**WHAT IS REQUIRED:** Filter the data below, keeping only lines that contain "лотков".

═══ MATERIALS PROVIDED

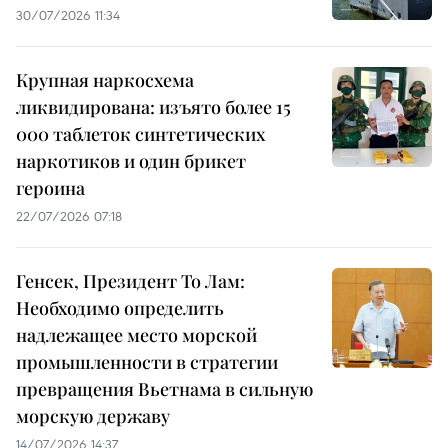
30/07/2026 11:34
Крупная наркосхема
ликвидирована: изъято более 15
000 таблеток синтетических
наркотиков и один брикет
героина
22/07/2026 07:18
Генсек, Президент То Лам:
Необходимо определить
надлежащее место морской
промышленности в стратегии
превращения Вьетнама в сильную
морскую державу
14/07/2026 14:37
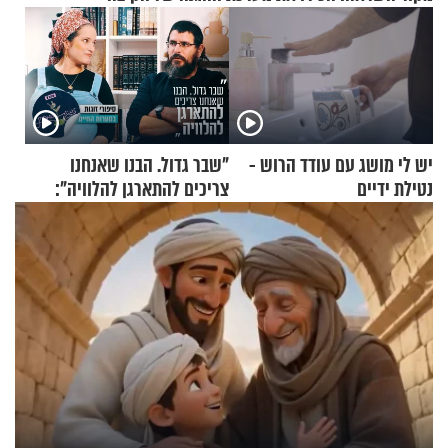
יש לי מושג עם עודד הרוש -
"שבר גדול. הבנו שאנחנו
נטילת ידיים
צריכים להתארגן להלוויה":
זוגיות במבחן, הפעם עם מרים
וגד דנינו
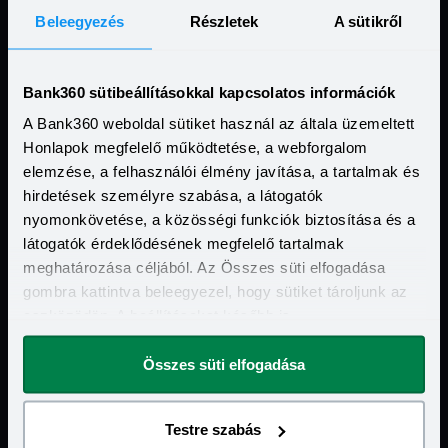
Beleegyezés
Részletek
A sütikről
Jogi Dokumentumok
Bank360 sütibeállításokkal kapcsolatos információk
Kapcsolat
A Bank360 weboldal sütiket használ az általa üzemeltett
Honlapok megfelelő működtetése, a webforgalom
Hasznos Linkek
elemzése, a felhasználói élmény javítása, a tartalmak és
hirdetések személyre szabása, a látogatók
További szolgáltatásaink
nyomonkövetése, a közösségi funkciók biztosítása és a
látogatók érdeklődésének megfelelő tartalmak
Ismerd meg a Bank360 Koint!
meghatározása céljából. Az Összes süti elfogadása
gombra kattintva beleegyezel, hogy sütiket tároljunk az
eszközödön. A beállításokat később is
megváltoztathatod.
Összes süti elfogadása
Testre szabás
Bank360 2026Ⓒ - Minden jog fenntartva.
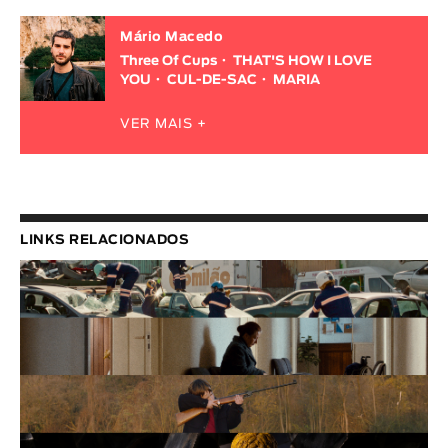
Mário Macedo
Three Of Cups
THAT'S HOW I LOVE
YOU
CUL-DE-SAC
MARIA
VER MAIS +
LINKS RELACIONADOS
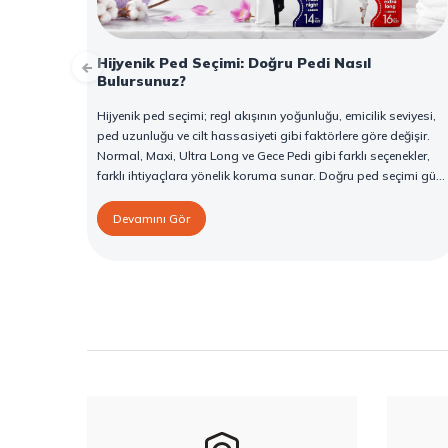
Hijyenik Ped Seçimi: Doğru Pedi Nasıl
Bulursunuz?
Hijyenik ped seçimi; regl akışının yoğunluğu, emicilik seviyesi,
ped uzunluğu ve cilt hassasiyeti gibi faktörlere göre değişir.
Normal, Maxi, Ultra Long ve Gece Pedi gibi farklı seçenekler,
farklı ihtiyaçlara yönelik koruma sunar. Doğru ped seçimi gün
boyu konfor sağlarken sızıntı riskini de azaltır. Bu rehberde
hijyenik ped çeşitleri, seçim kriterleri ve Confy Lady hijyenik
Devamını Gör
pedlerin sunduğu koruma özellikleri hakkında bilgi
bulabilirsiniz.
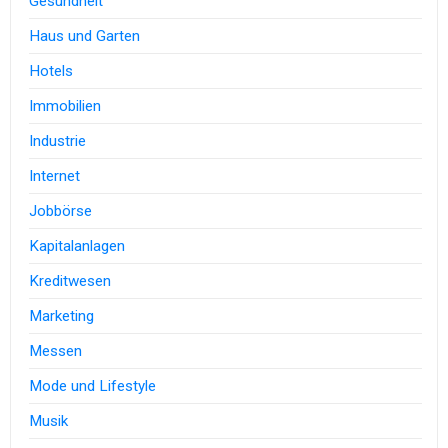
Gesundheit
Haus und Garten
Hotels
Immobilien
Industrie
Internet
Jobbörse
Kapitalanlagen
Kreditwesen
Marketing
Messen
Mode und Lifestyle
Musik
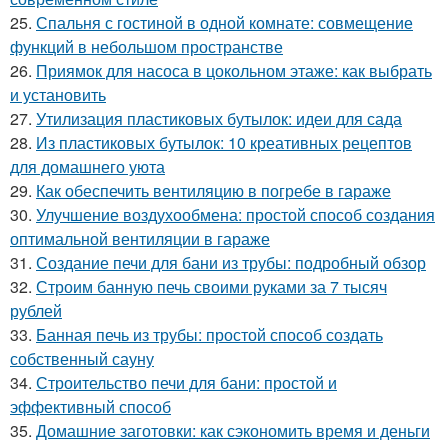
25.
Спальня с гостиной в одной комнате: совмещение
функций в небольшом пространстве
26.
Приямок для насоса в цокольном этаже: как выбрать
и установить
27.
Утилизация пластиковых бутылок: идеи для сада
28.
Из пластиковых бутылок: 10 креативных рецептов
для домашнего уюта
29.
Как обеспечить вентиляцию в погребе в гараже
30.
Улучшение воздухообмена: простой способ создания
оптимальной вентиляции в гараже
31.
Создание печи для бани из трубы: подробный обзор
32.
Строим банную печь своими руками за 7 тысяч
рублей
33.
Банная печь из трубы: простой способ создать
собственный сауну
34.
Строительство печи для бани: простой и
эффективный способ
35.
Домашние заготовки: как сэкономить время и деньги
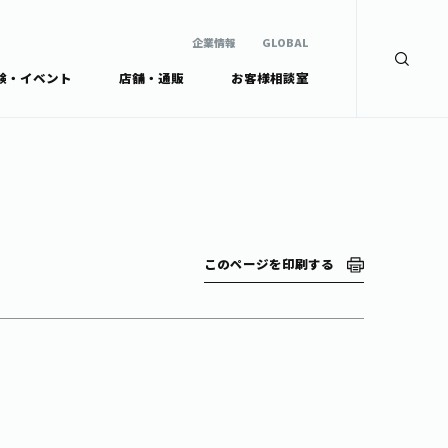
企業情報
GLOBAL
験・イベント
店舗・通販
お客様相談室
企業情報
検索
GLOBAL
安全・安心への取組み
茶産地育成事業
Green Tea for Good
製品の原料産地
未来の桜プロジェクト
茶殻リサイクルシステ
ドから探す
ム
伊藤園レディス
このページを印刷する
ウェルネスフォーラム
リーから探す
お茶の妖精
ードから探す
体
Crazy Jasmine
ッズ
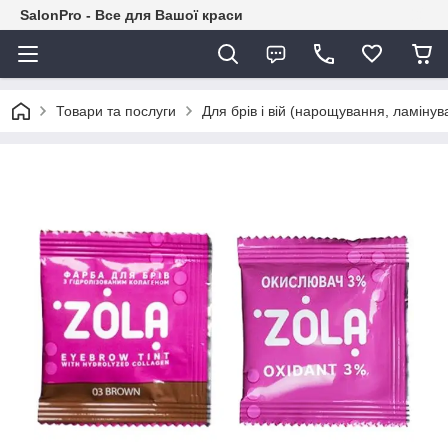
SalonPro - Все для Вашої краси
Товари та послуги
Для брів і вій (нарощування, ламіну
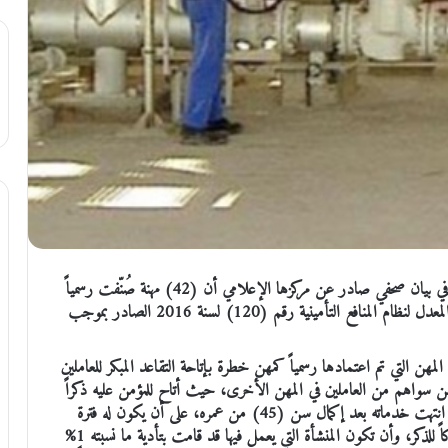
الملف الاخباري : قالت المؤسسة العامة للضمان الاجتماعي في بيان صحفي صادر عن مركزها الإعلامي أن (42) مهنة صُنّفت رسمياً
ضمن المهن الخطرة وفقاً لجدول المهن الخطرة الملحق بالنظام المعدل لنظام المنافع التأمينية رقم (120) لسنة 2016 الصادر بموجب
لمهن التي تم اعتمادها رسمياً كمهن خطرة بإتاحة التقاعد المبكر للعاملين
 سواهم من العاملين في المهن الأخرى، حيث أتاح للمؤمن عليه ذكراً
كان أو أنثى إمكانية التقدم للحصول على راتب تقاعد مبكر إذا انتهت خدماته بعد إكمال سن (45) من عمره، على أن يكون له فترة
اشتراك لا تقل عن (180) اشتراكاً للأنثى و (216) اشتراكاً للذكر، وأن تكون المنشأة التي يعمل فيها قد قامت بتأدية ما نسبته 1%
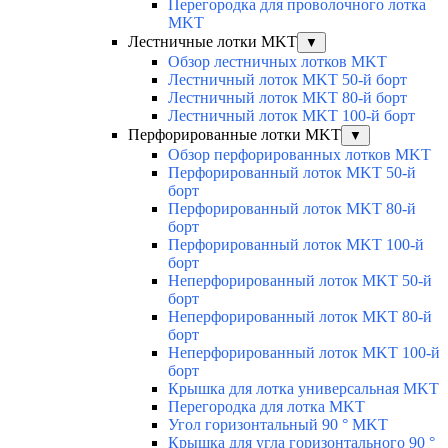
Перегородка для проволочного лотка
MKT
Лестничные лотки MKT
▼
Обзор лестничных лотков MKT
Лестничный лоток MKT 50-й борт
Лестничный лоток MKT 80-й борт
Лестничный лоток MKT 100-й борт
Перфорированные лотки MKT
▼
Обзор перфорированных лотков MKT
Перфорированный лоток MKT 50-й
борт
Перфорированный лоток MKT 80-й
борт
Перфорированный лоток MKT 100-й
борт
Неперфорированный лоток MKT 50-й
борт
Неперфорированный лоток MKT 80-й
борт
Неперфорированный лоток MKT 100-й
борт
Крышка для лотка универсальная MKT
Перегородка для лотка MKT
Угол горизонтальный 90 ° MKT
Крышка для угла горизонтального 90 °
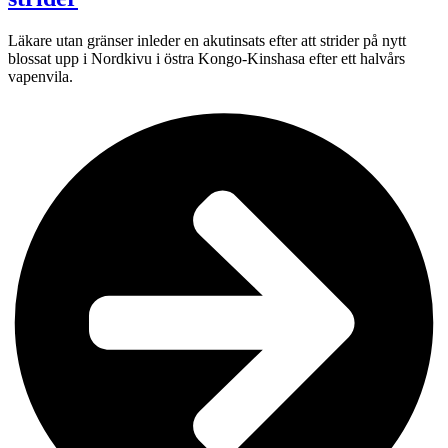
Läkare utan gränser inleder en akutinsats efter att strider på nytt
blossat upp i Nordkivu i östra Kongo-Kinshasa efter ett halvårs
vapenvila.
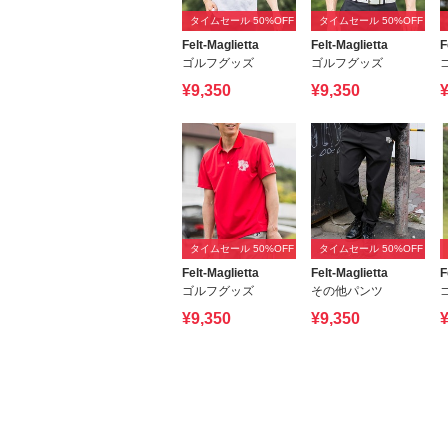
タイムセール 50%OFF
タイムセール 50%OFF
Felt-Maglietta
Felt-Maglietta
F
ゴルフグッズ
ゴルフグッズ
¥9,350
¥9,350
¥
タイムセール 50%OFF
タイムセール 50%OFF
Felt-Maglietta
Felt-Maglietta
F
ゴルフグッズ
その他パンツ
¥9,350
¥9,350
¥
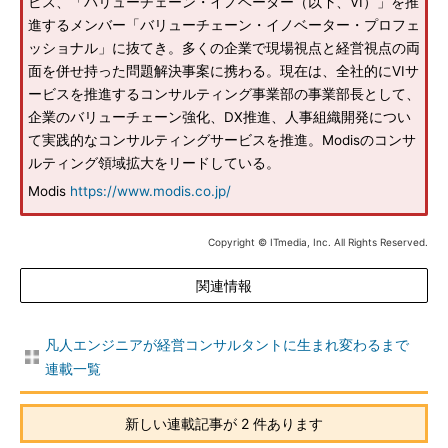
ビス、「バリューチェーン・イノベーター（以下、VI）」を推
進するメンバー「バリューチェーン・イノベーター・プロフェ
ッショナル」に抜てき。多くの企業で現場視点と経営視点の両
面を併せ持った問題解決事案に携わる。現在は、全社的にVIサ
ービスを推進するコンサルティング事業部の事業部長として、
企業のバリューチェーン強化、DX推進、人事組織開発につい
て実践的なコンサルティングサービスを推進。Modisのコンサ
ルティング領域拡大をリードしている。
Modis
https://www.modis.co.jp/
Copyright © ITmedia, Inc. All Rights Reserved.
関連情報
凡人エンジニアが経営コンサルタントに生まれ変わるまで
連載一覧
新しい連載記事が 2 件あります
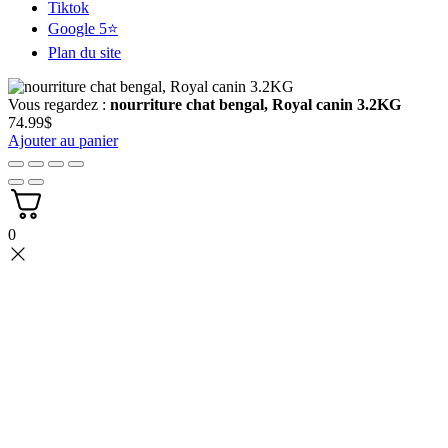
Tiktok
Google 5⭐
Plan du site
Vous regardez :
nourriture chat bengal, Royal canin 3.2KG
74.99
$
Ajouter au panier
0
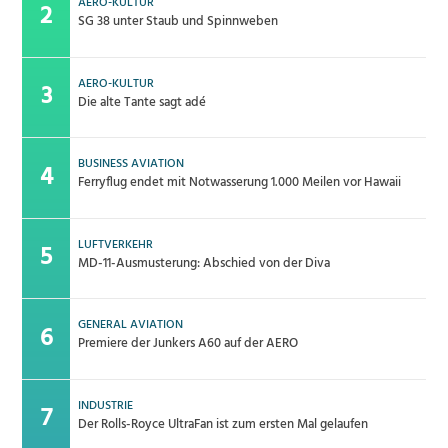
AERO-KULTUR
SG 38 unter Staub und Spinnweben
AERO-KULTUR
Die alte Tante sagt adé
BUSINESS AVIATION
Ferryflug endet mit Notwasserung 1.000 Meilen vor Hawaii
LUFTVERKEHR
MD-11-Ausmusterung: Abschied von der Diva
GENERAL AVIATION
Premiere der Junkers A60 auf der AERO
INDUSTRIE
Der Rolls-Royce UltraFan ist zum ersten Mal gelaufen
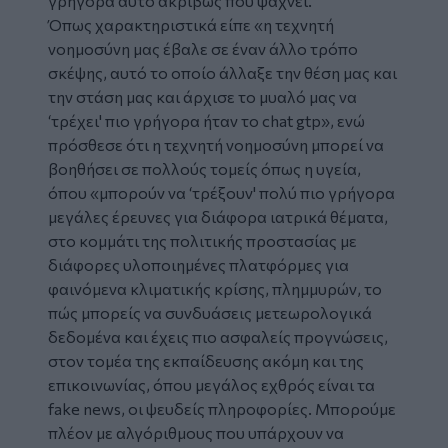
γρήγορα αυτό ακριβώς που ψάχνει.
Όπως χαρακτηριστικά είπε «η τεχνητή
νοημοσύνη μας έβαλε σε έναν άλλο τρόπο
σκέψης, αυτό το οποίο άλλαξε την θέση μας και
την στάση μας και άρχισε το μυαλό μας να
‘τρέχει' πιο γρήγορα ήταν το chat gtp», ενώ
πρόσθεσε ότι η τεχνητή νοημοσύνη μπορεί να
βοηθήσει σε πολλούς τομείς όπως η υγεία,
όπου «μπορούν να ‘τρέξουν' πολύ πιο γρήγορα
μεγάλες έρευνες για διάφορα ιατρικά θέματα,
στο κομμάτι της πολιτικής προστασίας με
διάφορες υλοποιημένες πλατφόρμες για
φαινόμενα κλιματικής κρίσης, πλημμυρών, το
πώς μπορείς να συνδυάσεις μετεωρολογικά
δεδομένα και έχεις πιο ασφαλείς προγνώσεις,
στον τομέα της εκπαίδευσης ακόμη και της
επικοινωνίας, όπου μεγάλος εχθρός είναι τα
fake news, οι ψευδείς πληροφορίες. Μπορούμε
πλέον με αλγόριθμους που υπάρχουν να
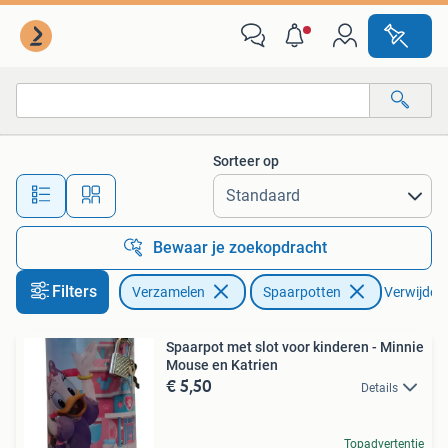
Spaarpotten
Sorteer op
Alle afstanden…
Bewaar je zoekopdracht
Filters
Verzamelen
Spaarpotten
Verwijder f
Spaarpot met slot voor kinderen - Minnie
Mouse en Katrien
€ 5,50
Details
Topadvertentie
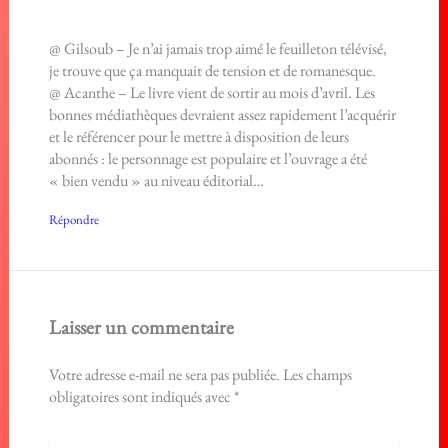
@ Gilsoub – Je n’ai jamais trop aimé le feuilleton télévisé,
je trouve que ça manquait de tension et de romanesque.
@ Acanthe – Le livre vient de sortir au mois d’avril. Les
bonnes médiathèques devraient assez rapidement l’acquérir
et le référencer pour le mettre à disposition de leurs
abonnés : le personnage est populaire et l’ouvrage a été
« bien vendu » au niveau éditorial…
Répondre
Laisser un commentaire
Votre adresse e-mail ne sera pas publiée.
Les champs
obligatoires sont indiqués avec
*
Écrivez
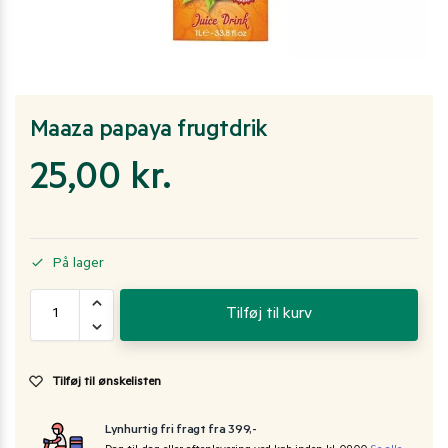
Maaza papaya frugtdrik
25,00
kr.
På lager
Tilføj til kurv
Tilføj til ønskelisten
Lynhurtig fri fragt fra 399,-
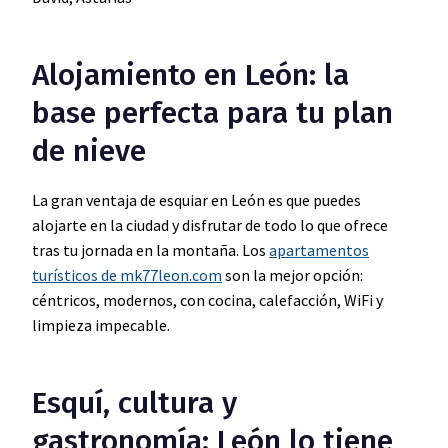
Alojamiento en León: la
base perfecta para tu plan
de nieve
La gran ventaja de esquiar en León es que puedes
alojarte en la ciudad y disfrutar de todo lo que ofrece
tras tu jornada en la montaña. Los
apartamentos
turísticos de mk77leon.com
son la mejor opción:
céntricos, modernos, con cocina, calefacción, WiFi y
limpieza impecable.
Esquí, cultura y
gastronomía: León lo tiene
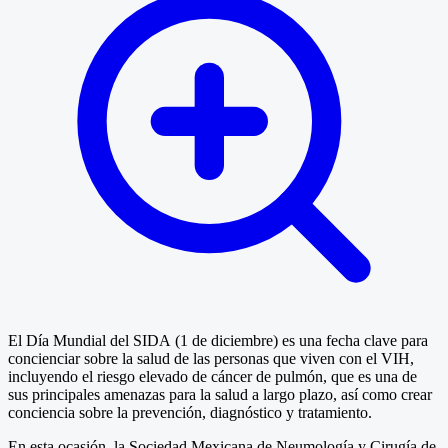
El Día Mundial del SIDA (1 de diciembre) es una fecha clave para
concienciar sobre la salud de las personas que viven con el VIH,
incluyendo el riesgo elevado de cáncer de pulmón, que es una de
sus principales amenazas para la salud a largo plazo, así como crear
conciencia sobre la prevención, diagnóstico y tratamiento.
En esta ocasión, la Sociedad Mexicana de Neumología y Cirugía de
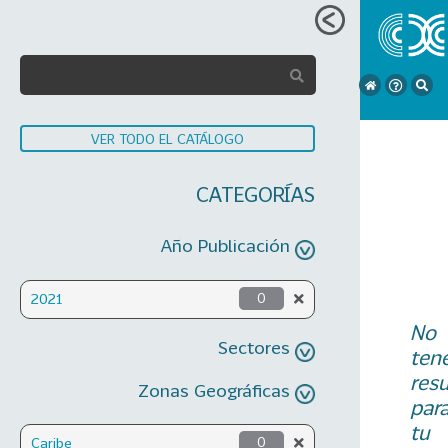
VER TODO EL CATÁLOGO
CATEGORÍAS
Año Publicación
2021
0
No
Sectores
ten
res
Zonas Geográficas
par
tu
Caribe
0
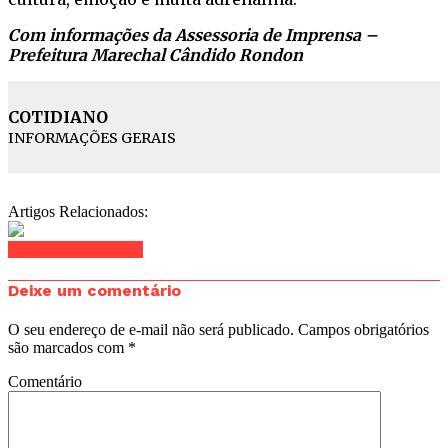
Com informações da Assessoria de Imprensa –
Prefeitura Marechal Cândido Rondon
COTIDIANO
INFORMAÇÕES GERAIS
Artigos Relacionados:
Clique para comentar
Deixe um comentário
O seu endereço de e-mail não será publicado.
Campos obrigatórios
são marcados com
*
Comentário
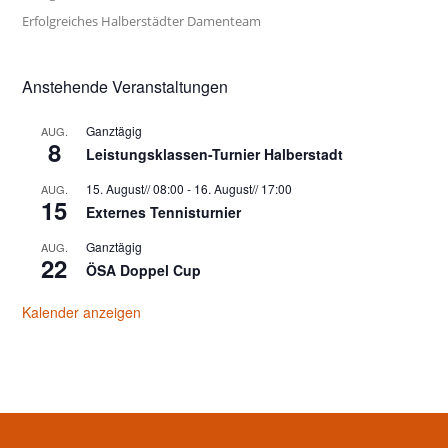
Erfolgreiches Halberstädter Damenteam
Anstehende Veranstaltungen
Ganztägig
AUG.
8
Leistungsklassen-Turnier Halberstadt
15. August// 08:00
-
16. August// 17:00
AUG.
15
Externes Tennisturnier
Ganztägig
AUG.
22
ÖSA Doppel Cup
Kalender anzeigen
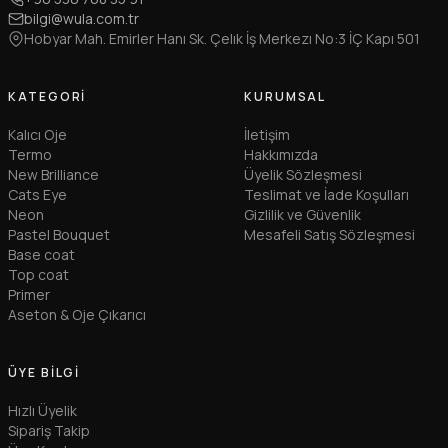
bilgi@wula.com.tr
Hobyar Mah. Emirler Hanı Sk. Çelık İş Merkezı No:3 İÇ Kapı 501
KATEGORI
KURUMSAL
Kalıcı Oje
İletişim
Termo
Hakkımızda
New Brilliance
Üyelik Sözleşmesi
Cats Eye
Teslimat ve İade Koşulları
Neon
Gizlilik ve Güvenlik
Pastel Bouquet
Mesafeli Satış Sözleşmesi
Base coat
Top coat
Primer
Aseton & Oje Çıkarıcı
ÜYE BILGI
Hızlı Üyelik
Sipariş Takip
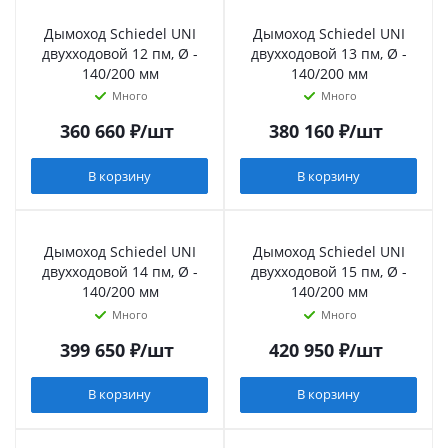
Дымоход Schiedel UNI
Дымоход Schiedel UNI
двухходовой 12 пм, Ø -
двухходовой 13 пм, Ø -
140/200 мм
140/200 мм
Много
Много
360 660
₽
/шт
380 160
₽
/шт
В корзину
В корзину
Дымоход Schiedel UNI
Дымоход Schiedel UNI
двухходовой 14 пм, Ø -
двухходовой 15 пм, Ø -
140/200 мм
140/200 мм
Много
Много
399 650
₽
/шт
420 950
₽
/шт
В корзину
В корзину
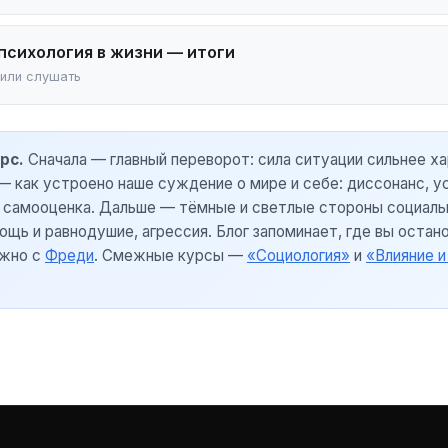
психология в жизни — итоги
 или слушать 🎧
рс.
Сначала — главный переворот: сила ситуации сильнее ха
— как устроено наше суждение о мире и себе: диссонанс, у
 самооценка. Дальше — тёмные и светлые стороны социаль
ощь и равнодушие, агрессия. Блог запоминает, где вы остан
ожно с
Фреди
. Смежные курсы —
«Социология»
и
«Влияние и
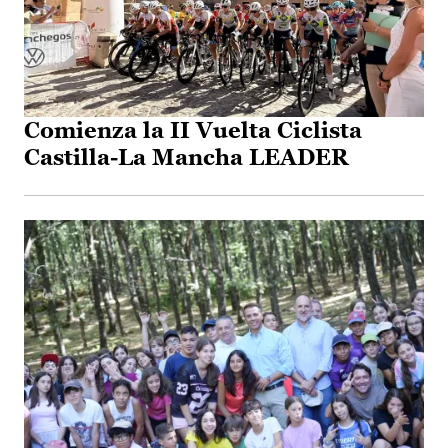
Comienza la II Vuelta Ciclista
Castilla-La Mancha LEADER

══════

**OUTPUT OF THE EXERCISE:**
Обзор лестничных лотков MKT
Обзор перфорированных лотков MKT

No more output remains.